| We should not pretend that message boards are not subject to many of the same pitfalls as more conventional social media. At the same time, we should not be so overbroad as to lump message boards and social media into the same category. On a message board, 1) I don't have a profile that's rich with personal information, 2) I don't have a dedicated wall for my musings, 3) I don't have an individually-curated timeline, and 4) I don't have first-class social connections embedded in the platform. Point 1 means that there is much less ability to identify me for the purposes of advertising, which avoids much of the perverse incentive that comes with monetizing social media users. Point 2 means that I have much less personal attachment to this place as an outlet for creative self-expression, which helps to defuse both a sense of toxic entitlement that I might feel on behalf of the platform providers, as well as the sunk-cost fallacy that might keep me active here even if I no longer experienced pleasure from being here. Point 3 keeps filter bubbles from fractally proliferating; there is still one bubble, but it's the bubble that everyone else on the platform inhabits. Point 4 provides a mixture of all of the above benefits. Again, this isn't to say that message boards are perfect or that social media must be inherently bad, but IMO the differences are important. |
The details you list seem incidental to the social media of today. Reddit fits much of what you say but most people would classify Reddit as clearly social media even though Reddit is closer to HN than FB by this divvying of conceptual boundaries. Perhaps the social media of tomorrow involves no wall and meetings in Oculus land. Then we would be talking about how social media is psychologically or socially problematic because of 3D immersion.

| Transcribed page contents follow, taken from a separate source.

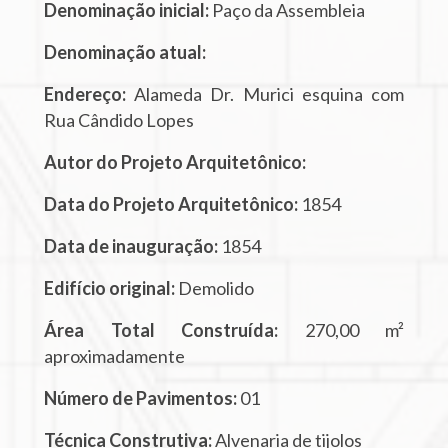
Denominação inicial:
Paço da Assembleia
Denominação atual:
Endereço:
Alameda Dr. Murici esquina com
Rua Cândido Lopes
Autor do Projeto Arquitetônico:
Data do Projeto Arquitetônico:
1854
Data de inauguração:
1854
Edifício original:
Demolido
Área Total Construída:
270,00 m²
aproximadamente
Número de Pavimentos:
01
Técnica Construtiva:
Alvenaria de tijolos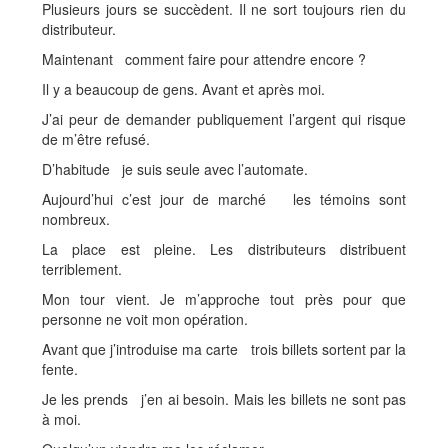
Plusieurs jours se succèdent. Il ne sort toujours rien du
distributeur.
Maintenant comment faire pour attendre encore ?
Il y a beaucoup de gens. Avant et après moi.
J’ai peur de demander publiquement l’argent qui risque
de m’être refusé.
D’habitude je suis seule avec l’automate.
Aujourd’hui c’est jour de marché les témoins sont
nombreux.
La place est pleine. Les distributeurs distribuent
terriblement.
Mon tour vient. Je m’approche tout près pour que
personne ne voit mon opération.
Avant que j’introduise ma carte trois billets sortent par la
fente.
Je les prends j’en ai besoin. Mais les billets ne sont pas
à moi.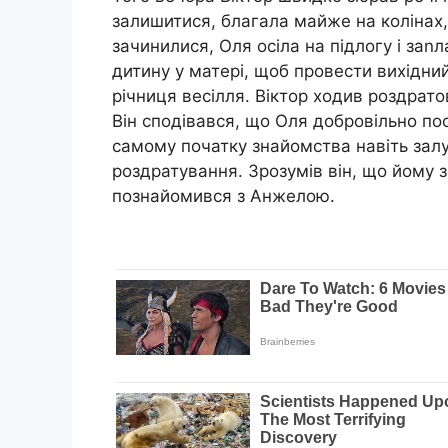
залишитися, благала майже на колінах, а
зачинилися, Оля осіла на підлогу і заn
дитину у матері, щоб провести вихідний
річниця весілля. Віктор ходив роздратов
Він сподівався, що Оля добровільно пос
самому початку знайомства навіть зал
роздратування. Зрозумів він, що йому з
познайомився з Анжелою.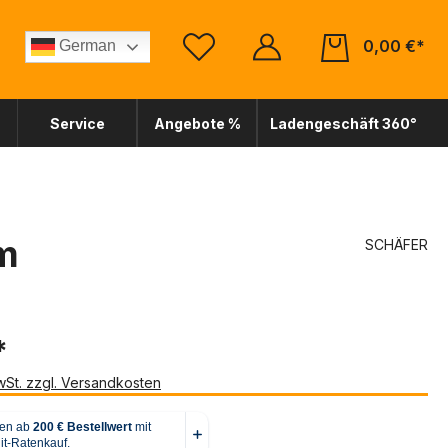
0,00 €*
German
Service
Angebote %
Ladengeschäft 360°
m
SCHÄFER
*
MwSt. zzgl. Versandkosten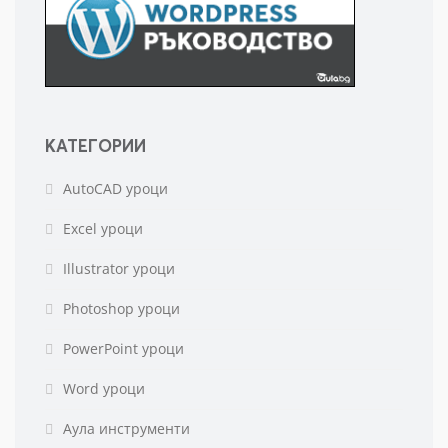
КАТЕГОРИИ
AutoCAD уроци
Excel уроци
Illustrator уроци
Photoshop уроци
PowerPoint уроци
Word уроци
Аула инструменти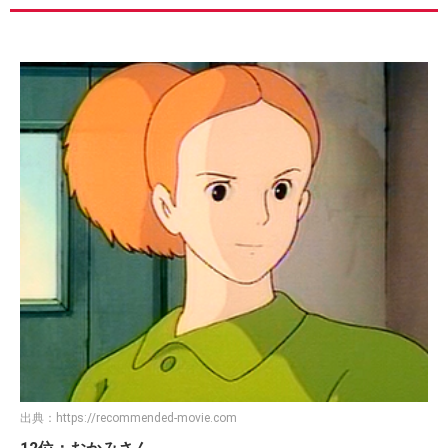
出典：
https://recommended-movie.com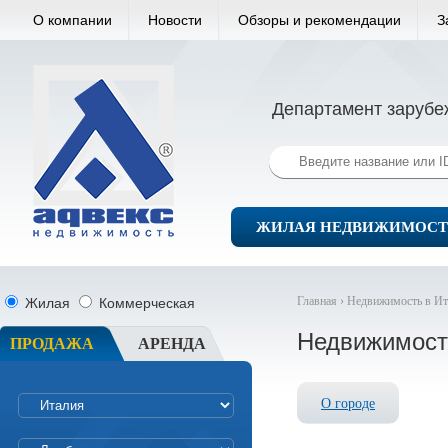
О компании
Новости
Обзоры и рекомендации
З
Департамент зарубе
ЖИЛАЯ НЕДВИЖИМОСТ
Главная ›
Недвижимость в Ит
Жилая
Коммерческая
Недвижимость
ПРОДАЖА
АРЕНДА
О городе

IMO the easiest bright line between social media and "something else" media is that social media is populated with content by amateurs or indie producers. If FB became 100% business then it would lose its credentials as "social" media and simply become "traditional" media, notwithstanding any timeline, wall, bubble or heuristic curation. If YouTube became all professionals then it would just become HBO, regardless of whether there are subscriptions, notifications, or channels.